# Put in a couple valves...



## Flyout95 (Apr 13, 2012)

Dropped in a few valves today... 

Good times.


----------



## mssp (Dec 15, 2009)

so what did you do after lunch?:laughing: nice looking work


----------



## supakingDFW (Aug 19, 2014)

Looks sweet!!...well done sir


----------



## Plumbus (Aug 4, 2008)

What do those valves weigh?


----------



## gear junkie (Jun 20, 2008)

So why don't these need thrust blocks or some kind of movement restraint?


----------



## Flyout95 (Apr 13, 2012)

gear junkie said:


> So why don't these need thrust blocks or some kind of movement restraint?

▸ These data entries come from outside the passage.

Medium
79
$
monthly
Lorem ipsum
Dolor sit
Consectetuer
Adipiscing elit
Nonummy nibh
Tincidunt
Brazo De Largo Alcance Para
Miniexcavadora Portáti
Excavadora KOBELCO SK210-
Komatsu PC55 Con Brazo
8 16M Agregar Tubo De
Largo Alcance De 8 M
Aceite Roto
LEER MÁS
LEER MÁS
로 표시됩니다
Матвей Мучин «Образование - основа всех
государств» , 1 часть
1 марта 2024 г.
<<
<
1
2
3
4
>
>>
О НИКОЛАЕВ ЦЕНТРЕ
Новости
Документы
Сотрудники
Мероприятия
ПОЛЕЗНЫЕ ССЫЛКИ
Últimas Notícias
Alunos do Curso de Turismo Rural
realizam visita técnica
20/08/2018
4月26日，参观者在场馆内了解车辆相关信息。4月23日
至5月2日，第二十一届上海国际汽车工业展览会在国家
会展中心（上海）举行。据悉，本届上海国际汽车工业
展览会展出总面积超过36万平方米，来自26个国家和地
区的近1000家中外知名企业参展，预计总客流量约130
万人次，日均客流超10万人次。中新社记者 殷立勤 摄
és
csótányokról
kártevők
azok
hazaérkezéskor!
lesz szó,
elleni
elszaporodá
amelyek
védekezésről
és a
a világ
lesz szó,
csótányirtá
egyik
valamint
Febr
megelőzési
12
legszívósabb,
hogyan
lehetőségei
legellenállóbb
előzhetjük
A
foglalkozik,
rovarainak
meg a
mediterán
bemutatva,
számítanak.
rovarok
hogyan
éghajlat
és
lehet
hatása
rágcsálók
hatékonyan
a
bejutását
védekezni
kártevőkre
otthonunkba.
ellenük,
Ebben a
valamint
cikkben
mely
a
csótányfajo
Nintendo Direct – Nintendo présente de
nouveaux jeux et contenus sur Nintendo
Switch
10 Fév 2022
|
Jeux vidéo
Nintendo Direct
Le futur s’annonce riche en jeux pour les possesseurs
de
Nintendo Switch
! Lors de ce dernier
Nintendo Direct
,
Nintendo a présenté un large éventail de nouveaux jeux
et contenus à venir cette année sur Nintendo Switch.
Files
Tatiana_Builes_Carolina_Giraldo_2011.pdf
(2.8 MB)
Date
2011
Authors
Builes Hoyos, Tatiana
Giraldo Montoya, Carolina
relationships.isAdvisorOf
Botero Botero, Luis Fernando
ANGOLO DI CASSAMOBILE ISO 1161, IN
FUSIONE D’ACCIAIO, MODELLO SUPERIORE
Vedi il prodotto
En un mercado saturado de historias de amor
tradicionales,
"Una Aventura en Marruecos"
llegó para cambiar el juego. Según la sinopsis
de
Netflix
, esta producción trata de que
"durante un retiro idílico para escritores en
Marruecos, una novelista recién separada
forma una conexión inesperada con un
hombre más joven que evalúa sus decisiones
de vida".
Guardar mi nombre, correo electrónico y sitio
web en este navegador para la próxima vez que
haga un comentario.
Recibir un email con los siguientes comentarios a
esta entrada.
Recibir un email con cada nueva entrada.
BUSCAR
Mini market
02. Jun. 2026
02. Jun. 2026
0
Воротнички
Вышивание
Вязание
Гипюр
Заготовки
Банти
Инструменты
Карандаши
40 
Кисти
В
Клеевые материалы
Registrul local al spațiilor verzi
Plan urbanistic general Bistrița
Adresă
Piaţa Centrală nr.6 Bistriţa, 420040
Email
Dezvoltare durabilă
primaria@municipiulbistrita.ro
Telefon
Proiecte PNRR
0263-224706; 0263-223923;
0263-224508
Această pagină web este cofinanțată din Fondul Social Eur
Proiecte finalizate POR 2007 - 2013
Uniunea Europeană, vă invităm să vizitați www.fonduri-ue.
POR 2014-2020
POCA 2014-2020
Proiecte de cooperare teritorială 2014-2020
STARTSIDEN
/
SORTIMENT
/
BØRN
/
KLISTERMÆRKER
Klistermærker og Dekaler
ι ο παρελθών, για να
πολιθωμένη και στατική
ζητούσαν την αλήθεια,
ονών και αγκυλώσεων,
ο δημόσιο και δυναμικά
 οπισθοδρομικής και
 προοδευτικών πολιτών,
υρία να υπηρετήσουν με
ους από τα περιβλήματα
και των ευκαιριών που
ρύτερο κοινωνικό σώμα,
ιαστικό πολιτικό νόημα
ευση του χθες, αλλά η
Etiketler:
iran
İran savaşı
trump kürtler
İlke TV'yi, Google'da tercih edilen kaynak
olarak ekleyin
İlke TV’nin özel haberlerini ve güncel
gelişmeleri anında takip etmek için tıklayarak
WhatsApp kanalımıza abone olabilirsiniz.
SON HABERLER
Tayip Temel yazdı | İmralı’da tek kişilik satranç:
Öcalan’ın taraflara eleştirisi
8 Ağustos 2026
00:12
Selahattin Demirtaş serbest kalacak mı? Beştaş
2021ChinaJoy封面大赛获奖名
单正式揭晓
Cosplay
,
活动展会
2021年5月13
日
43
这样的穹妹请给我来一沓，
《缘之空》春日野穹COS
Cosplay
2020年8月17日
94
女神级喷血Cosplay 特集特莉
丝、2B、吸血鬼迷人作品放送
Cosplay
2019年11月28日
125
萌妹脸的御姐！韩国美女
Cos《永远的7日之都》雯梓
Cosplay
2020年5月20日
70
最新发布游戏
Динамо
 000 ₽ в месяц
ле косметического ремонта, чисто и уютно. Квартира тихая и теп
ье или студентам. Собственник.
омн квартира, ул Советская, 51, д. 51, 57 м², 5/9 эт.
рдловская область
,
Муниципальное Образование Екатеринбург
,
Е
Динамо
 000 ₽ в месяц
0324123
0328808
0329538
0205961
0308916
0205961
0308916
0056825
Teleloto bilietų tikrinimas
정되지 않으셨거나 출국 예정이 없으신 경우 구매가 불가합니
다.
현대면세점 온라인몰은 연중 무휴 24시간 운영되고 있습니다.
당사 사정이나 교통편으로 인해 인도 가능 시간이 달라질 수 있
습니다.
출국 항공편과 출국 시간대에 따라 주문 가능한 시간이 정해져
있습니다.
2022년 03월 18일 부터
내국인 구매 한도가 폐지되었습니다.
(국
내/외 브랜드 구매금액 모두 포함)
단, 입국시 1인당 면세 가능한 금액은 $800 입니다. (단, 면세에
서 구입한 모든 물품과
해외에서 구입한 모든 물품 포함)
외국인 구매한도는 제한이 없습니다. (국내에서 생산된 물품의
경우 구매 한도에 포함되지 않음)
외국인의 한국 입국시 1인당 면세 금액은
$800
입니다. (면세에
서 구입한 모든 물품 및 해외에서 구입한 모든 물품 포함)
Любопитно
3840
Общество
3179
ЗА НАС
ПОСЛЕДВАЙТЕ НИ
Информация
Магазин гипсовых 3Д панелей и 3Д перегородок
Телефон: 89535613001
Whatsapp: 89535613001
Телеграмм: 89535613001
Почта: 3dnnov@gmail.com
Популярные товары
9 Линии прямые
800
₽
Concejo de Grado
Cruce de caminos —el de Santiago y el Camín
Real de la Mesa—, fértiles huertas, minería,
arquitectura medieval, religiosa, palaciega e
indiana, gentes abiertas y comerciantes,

They are laced to the wall.


----------



## Shoot'N'Plumber (Apr 27, 2013)

Nice Flyout! So let me ask ya! This install appears a little more unique! Did you do this by yourself and how long to do each one start to finish?


----------



## Shoot'N'Plumber (Apr 27, 2013)

Plumbus said:


> What do those valves weigh?


6" Kennedy's os&y should run about 150ish


----------



## Fast fry (May 19, 2012)

Is that hook/shackle part of the valve body ? Looks like the same colour


----------



## Fast fry (May 19, 2012)

Or part of the isolator?


----------



## Flyout95 (Apr 13, 2012)

Fast fry said:


> Is that hook/shackle part of the valve body ? Looks like the same colour


That's a chain fall.


----------



## Fast fry (May 19, 2012)

Flyout95 said:


> That's a chain fall.


Oh yeah . See the chains now behind the tee .just thought they may be small parts with pre fabricated rigging points . The big stuff is fun to fit unlike house plumbing .


----------